GNOME Bugzilla – Bug 624408
Processing a 1.8GB XML file with a simple transformation requires 16+GB of RAM on the target platform
Last modified: 2014-10-05 15:22:41 UTC
Created attachment 165935 [details] Transformation file I just tried running xsltproc xsltproc was compiled against libxml 20626, libxslt 10117 and libexslt 813 libxslt 10117 was compiled against libxml 20626 libexslt 813 was compiled against libxml 20626 on a "Red Hat Enterprise Linux Server release 5.3 (Tikanga)" (64 bit X86) machine. The XML is 1,850,828,515 bytes big, and consists of a 24 hour run with 2 blocks of XML every second and three blocks every hour. The transformation file generates a method=text output with an outer template on the root that applies a template to one of the every second blocks. The inner template consists of a series of value-of select="field" items with no xpath functions or anything else of any complexity. The output is a basic flat file that will be fed to gnuplot. Anyway, what happens is that when the command "xsltproc gpsNavData.xsl" is typed, the system freezes, and a monitoring of memory indicates that at the point I looked, xsltproc was consuming 16GB of Ram (meaning everything else was being swapped, and xsltproc was probably thrashing). I understand that xsltproc MUST cache the entire XML file in memory, I can even consider a doubling of this for computation storage, 4x or more of storage from the source file seems unreasonable and makes the tool unusable for huge files. Running the software on a 32 bit X86: xsltproc was compiled against libxml 20632, libxslt 10124 and libexslt 813 libxslt 10124 was compiled against libxml 20632 libexslt 813 was compiled against libxml 20632 fails silently with kernel out of memory errors. Note that I had planned on using this same transformation on 16 files generated every day for statistical purposes. Writing a C program using tinyxml appears to not have this problem. Running with a smaller XML file works perfectly.

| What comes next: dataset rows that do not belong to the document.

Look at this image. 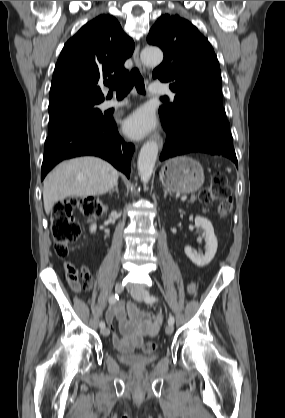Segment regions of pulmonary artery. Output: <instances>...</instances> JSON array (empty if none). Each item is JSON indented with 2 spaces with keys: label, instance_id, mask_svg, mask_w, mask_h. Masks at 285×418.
<instances>
[{
  "label": "pulmonary artery",
  "instance_id": "obj_1",
  "mask_svg": "<svg viewBox=\"0 0 285 418\" xmlns=\"http://www.w3.org/2000/svg\"><path fill=\"white\" fill-rule=\"evenodd\" d=\"M153 94H166L170 96H175V93L167 86L164 85H154L151 89ZM127 104V101H117L115 99H107L103 102V109H118Z\"/></svg>",
  "mask_w": 285,
  "mask_h": 418
}]
</instances>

Because of the size of the file, I am unable to attach it to this bug. If I zip it, it is still 94,396,468 bytes, which is also way too large. If someone wants, I can split the zip file into 95 chunks and post them, but I will hold off for the time being.
It depends on the structure of the XML file. The size of the xmlNode struct is 120 bytes on a 64-bit system, for example. So a 4-8x memory overhead is completely reasonable if you have small text nodes.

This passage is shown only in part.